INFJ? How come? I just had him pegged as an ISFP...


----------



## marie (Mar 13, 2010)

love love love love love love love


----------



## Aqualung (Nov 21, 2009)

I can't believe I just now saw this thread. Major Dylan freak here. "Blood on the Tracks" is probably my favorite of his albums & "Tangles Up & Blue" my favorite track on it. All week long the songs "Desolation Row" & "Idiot Wind" have been going through my head. Maybe one of these days I'll post a video of my Dylan impersonation. I sit down with the guitar & harmonica & wail away off key until I bust out laughing or until my wife's ready to punch me.:laughing: Probably annoying as hell to most but I've always had a weird sense of humor.


----------



## polaroid sea (Dec 19, 2009)

cardinalfire said:


> INFJ? How come? I just had him pegged as an ISFP...


i'm with you on bob as SP. i think fondly of him as either ISTP or ISFP.

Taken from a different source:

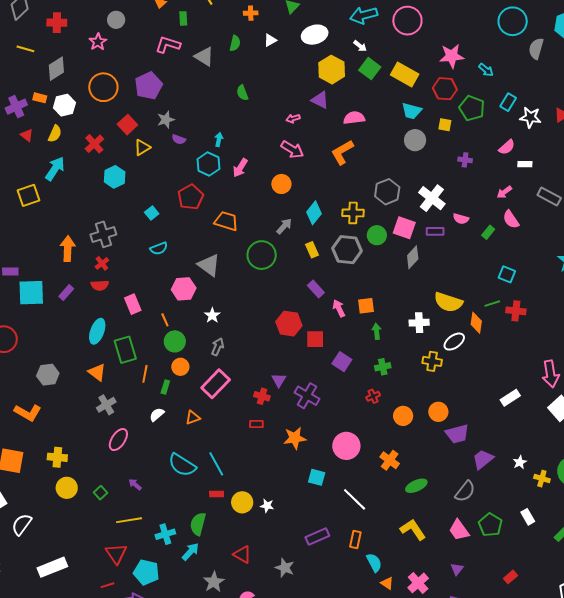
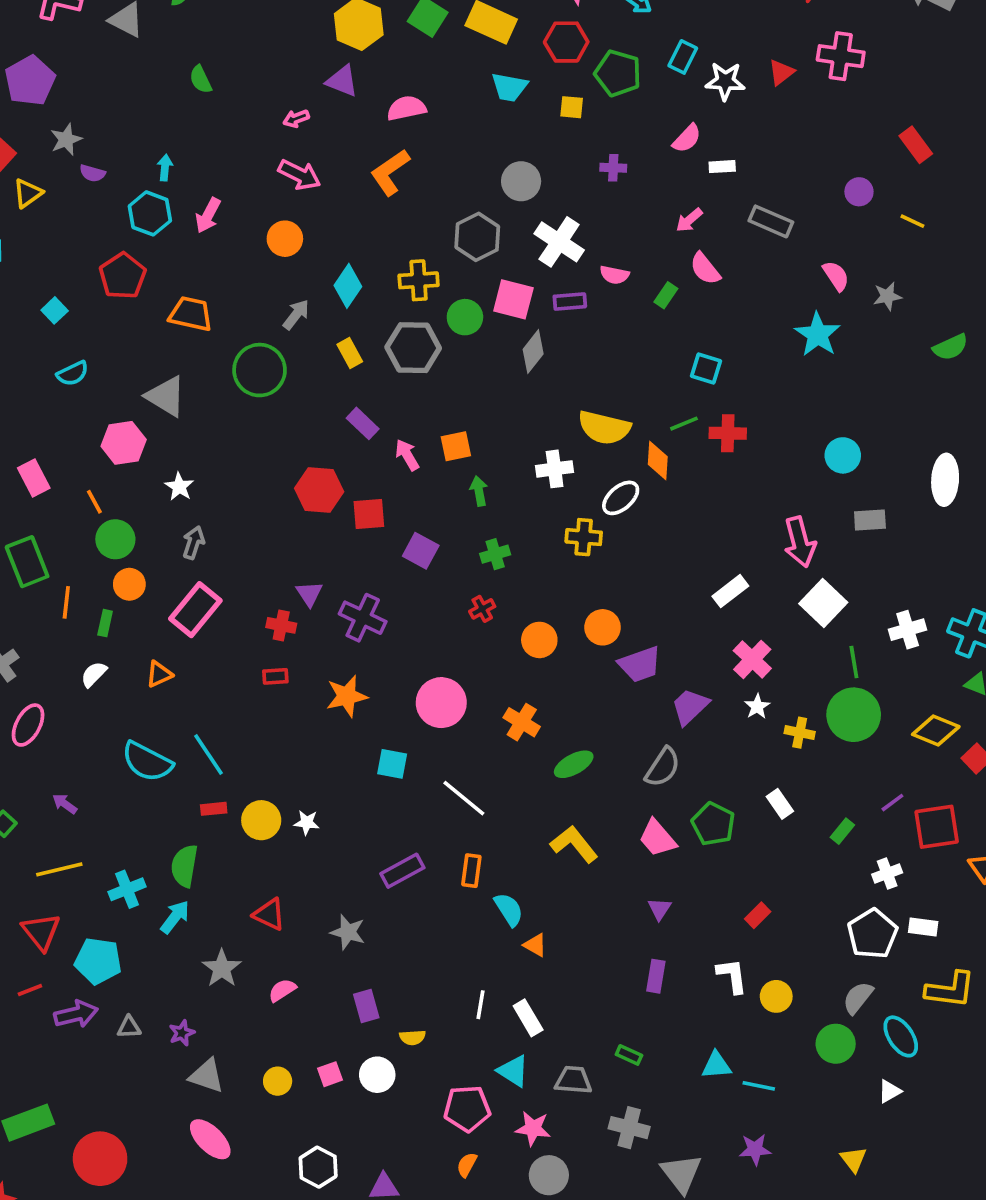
gray circle: (415, 140) -> (521, 181), moved
pink cross: (418, 583) -> (752, 659), moved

i cannot take my eyes from these two in this moment. plus allen is clearly hot for bob. 

YouTube - ALLEN GINSBERG BOB DYLAN

bob's appearances in this film are hilarious

YouTube - Who are you?

and youtube used to have all of renaldo & clara but apparently not anymore. 

it doesn't get any more fucking gorgeous. and to everyone who spews the common blaspheme that bob can't sing, i say 1. kindly suck it and 2. nashville skyline

YouTube - Bob Dylan & Johnny Cash


----------



## cardinalfire (Dec 10, 2009)

NAshville Skyline HAHA! Yeah he didn't help his voice rep with that album really... lol... I love how him and Cash sound like a couple of drunks at midnight in this video and song... :tongue:


----------



## polaroid sea (Dec 19, 2009)

Aqualung said:


> Maybe one of these days I'll post a video of my Dylan impersonation. I sit down with the guitar & harmonica & wail away off key until I bust out laughing or until my wife's ready to punch me.:laughing: Probably annoying as hell to most but I've always had a weird sense of humor.

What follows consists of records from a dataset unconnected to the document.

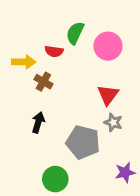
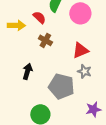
red semicircle: (54, 51) -> (39, 17), turned -144
brown cross: (43, 82) -> (45, 40), moved
red triangle: (108, 95) -> (80, 50), turned 30

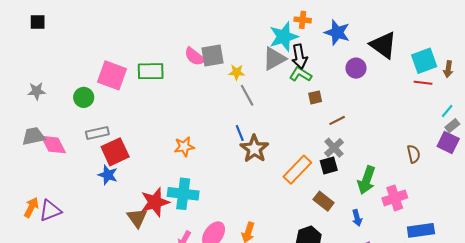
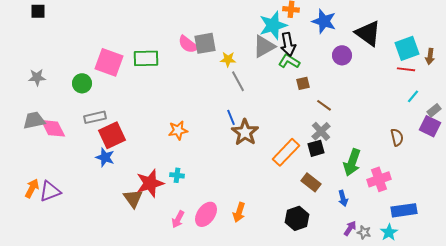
cyan line: (447, 111) -> (413, 96), moved
brown line: (337, 120) -> (324, 105), turned 63
cyan cross: (183, 194) -> (177, 175), size x0.5

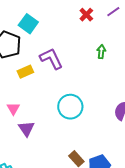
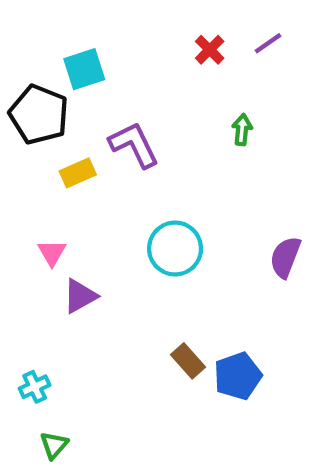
cyan square: (28, 24) -> (84, 69), turned 36
purple triangle: (26, 129) -> (80, 296), turned 36

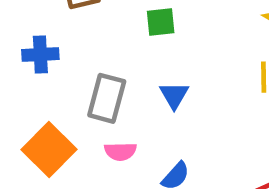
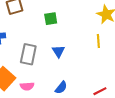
pink semicircle: (120, 151) -> (27, 86), moved

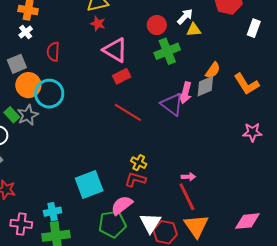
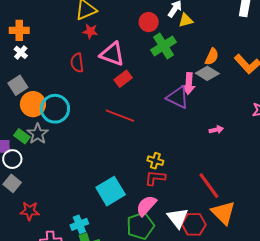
red semicircle: (53, 52) -> (77, 63), moved
gray diamond: (205, 86) -> (207, 73), turned 65
red line: (128, 112) -> (120, 116), moved
pink arrow: (188, 177) -> (216, 130), moved

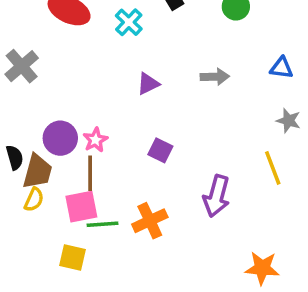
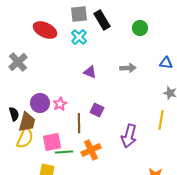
purple triangle: (148, 84) -> (90, 72), turned 48
yellow line: (273, 168) -> (161, 120), turned 30
brown line: (90, 173) -> (79, 123), moved
yellow semicircle: (34, 200) -> (25, 138), size x1.5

if a man did that within a five mile radius of me, he'd have me hook, line and sinker.

WHICH REMINDS ME OF SOMETHING ENTIRELY UNRELATED

YouTube - Bob Dylan's "No Direction Period" (un-cut)

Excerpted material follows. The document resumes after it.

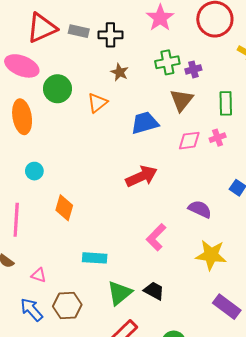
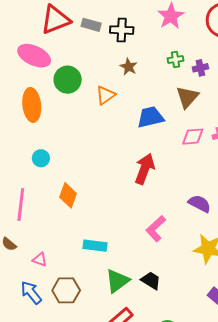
green cross: (167, 62) -> (175, 60), size x0.7
red arrow: (142, 176) -> (145, 169), turned -48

easily one of my favourite homegrown bob parodies and i'd forgotten about it until you triggered it just now. and for this i curtsy and thank you.


----------



## polaroid sea (Dec 19, 2009)

*haha*



cardinalfire said:


> NAshville Skyline HAHA! Yeah he didn't help his voice rep with that album really... lol... I love how him and Cash sound like a couple of drunks at midnight in this video and song... :tongue:


even worse in terms of drunken shenanigans is the related video of those two at the piano from eat the document. oh, wasted bob. you're still impossibly charming.


----------



## cardinalfire (Dec 10, 2009)

polaroid sea said:


> if a man did that within a five mile radius of me, he'd have me hook, line and sinker.
> 
> WHICH REMINDS ME OF SOMETHING ENTIRELY UNRELATED
> 
> ...


That's second after the parody with bobs subterrean homesick dinner lol...:tongue::laughing:


----------



## Aqualung (Nov 21, 2009)

polaroid sea said:


> if a man did that within a five mile radius of me, he'd have me hook, line and sinker.
> 
> WHICH REMINDS ME OF SOMETHING ENTIRELY UNRELATED
> 
> ...


That video was hilarious! The part where Joan Baez & Bob do that hip hop thing around 3 minutes in busted my gut. :laughing: Good stuff, thanks.


----------



## polaroid sea (Dec 19, 2009)

Aqualung said:


> That video was hilarious! The part where Joan Baez & Bob do that hip hop thing around 3 minutes in busted my gut. :laughing: Good stuff, thanks.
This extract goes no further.